▸ Problem details
Copy each line below that has "Tooth".

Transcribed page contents
══════════════════════════════
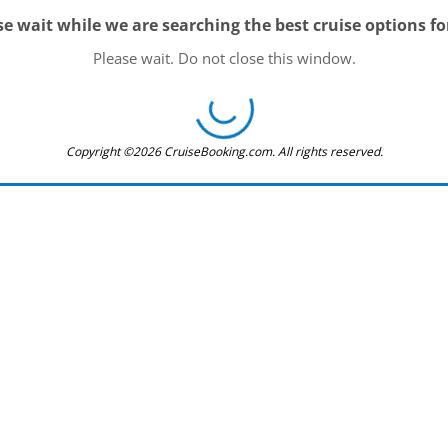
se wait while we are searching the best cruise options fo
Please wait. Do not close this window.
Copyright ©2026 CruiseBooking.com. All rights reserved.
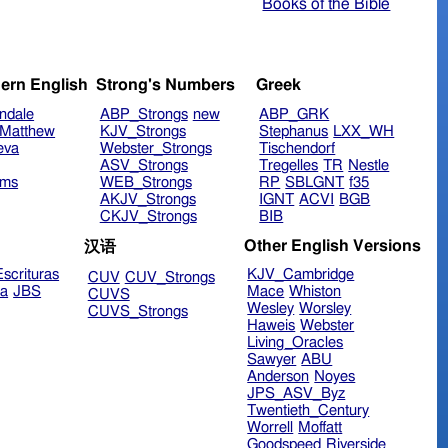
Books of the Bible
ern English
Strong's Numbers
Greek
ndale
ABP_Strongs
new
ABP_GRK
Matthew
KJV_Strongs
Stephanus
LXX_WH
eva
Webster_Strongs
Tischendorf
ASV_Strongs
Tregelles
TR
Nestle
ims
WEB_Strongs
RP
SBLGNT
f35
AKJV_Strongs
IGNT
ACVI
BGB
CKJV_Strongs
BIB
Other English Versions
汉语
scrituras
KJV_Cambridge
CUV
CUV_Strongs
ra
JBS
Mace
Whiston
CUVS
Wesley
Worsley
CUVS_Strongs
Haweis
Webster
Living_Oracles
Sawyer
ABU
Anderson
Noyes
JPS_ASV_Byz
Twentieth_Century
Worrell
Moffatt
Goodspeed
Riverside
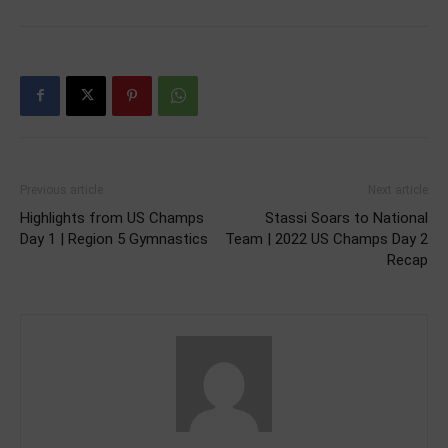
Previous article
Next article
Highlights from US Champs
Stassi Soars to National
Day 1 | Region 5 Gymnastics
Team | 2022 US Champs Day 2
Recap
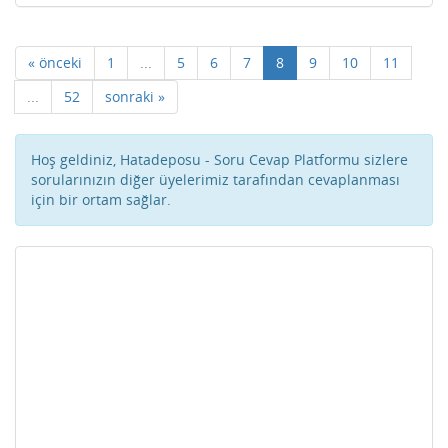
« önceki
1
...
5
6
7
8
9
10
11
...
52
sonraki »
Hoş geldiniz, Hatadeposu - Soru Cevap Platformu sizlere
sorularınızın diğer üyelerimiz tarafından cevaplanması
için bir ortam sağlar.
══════════════════════════════
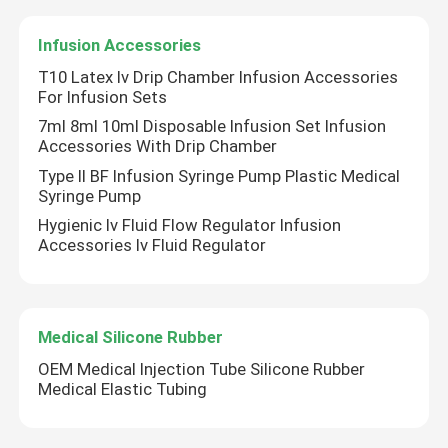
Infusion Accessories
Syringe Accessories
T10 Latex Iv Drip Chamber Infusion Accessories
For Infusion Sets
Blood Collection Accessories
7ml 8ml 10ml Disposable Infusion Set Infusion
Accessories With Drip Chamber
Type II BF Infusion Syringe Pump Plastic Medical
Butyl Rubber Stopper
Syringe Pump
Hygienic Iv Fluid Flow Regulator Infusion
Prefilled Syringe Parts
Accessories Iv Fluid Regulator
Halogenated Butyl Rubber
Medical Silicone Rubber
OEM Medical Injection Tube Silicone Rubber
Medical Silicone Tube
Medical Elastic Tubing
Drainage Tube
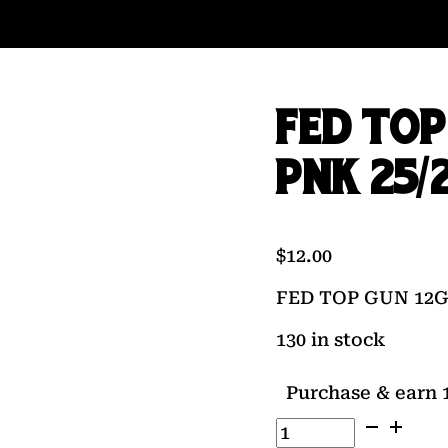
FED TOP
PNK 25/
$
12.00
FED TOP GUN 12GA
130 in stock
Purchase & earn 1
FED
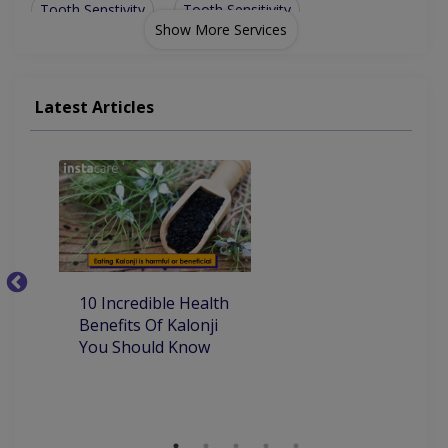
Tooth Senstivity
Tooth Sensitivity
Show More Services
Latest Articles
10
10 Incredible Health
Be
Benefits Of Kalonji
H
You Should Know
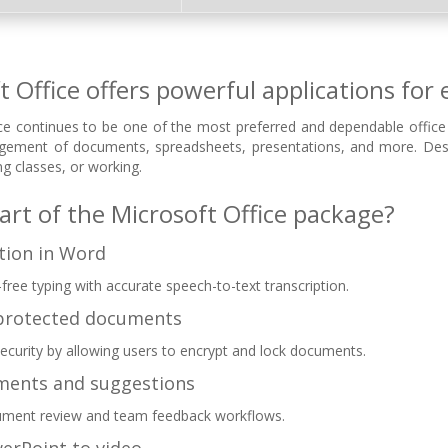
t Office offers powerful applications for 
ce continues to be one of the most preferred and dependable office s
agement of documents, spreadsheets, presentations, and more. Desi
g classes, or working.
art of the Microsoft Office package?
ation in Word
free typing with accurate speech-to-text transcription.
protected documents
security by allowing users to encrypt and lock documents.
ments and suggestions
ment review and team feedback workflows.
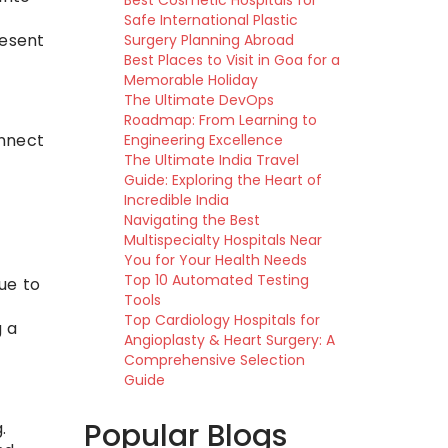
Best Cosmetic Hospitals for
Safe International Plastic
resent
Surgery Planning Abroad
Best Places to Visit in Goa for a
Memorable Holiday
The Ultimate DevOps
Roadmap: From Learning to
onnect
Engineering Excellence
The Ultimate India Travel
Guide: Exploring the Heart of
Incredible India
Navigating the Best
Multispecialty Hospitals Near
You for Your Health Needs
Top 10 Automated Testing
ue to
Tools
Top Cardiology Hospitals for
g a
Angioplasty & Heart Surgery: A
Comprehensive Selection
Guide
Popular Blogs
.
══════════════════════════════
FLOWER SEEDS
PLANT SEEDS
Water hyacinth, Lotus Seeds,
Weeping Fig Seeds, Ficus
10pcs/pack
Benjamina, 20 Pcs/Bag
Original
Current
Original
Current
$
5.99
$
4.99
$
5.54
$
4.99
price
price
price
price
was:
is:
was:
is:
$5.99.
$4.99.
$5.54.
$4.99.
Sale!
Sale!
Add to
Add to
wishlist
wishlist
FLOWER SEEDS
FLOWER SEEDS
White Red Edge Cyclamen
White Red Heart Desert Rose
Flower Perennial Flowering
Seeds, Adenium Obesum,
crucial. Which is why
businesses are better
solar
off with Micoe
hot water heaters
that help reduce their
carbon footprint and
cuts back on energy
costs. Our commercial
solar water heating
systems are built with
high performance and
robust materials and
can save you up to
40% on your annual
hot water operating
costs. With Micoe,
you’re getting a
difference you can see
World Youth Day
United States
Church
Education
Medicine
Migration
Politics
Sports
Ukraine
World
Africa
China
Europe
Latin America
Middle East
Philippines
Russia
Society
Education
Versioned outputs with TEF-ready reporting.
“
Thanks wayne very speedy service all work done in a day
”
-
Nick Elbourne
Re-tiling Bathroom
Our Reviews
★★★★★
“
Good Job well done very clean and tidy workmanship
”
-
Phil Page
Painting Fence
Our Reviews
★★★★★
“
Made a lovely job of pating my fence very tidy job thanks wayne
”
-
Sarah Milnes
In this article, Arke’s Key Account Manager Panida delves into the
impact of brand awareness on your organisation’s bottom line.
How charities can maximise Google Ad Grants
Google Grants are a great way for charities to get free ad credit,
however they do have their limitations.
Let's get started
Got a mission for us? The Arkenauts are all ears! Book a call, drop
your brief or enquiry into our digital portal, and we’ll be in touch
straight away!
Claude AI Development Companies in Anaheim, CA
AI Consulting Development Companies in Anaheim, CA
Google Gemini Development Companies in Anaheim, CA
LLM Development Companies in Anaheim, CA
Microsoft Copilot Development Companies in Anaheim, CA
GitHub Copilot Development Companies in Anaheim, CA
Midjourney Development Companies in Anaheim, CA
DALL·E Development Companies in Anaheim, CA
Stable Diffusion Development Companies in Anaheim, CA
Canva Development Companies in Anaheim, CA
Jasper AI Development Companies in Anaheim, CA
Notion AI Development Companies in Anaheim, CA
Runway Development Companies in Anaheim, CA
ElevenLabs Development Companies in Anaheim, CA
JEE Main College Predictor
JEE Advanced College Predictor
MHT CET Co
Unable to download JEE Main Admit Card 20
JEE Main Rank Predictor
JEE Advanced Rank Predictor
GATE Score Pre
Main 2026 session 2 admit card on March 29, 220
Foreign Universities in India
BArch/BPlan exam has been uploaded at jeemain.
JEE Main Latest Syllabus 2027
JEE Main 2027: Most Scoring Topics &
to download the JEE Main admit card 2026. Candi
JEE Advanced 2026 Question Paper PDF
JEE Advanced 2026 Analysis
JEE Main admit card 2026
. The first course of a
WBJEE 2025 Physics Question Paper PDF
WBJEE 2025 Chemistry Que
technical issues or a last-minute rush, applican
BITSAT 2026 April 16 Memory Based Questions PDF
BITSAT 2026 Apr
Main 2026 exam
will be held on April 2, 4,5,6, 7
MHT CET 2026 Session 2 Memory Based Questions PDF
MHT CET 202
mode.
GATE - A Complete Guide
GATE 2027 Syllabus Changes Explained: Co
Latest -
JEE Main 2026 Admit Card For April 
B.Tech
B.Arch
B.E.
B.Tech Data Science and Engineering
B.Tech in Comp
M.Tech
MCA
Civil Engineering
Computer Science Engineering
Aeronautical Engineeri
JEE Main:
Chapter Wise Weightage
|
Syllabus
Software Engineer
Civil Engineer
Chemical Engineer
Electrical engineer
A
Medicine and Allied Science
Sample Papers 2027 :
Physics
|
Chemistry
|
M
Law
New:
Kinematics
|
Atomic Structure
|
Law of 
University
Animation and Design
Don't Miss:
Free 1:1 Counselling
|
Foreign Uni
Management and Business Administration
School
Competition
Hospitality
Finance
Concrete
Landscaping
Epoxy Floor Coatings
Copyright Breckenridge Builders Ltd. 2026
══════════════════════════════
▸ Solution to the exercise
Tooth Senstivity
Tooth Sensitivity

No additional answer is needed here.